Juan Carlos

Personal information
- Full name: Juan Carlos Pérez López
- Date of birth: 14 February 1945
- Place of birth: Santander, Spain
- Date of death: 16 January 2012 (aged 66)
- Place of death: Santander, Spain
- Height: 1.74 m (5 ft 9 in)
- Position(s): Midfielder

Youth career
- Toluca

Senior career*
- Years: Team / Apps / (Gls)
- 1964–1966: Rayo Cantabria
- 1965–1966: → Gimnástica (loan)
- 1966–1968: Racing Santander / 34 / (3)
- 1968–1975: Barcelona / 163 / (17)
- 1975–1978: Racing Santander / 75 / (5)
- Total:  / 272 / (25)

International career
- 1973–1974: Spain / 2 / (0)

= Juan Carlos (footballer, born 1945) =

Spanish footballer

Juan Carlos Pérez López (14 February 1945 – 16 January 2012), known as Juan Carlos, was a Spanish footballer who played as a midfielder.

His 14-year professional career was closely associated with Racing de Santander and Barcelona, having captained both clubs and appeared in 238 La Liga games over the course of ten seasons (22 goals scored).

==Club career==
Born in Santander, Cantabria, Juan Carlos started his professional career with local Racing de Santander after being promoted from its reserve side, Rayo Cantabria, in early 1966. He played two full seasons with the team, being relegated from Segunda División in 1968.

In the following off-season, Juan Carlos signed with La Liga powerhouse FC Barcelona, making his debut in the competition on 24 November 1968 in a 1–0 home win against RCD Español. He only totalled 19 league appearances in his first two campaigns (four goals), mainly due to injuries.

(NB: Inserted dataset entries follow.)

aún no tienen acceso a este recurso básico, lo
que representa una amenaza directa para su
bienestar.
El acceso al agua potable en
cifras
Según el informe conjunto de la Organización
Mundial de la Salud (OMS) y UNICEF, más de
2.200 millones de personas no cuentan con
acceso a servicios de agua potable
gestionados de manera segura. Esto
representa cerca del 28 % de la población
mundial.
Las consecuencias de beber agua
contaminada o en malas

Subsequently, Juan Carlos became a first-team regular, also managing to be captain of a team which also included Johan Cruyff, Johan Neeskens and Carles Rexach. In 1973–74 he won the national championship – his second major trophy with the Catalans – contributing a career-best seven goals in 34 games, including the fourth in a 5–0 win at the Santiago Bernabéu Stadium over Real Madrid.

In the 1975 summer, Juan Carlos returned to his previous club, now in the top division, playing a further three seasons. On 7 May 1978 he appeared in his last game, scoring in a 1–0 win against Sporting de Gijón which certified Racing's permanence in the competition.

==International career==
Juan Carlos earned two caps for Spain, over a three-month period. His debut arrived on 24 November 1973 in a friendly with West Germany, playing 45 minutes in the 1–2 loss in Stuttgart.

==Death==
Juan Carlos died on 16 January 2012 at the age of 66, in his hometown of Santander, after a long battle with illness.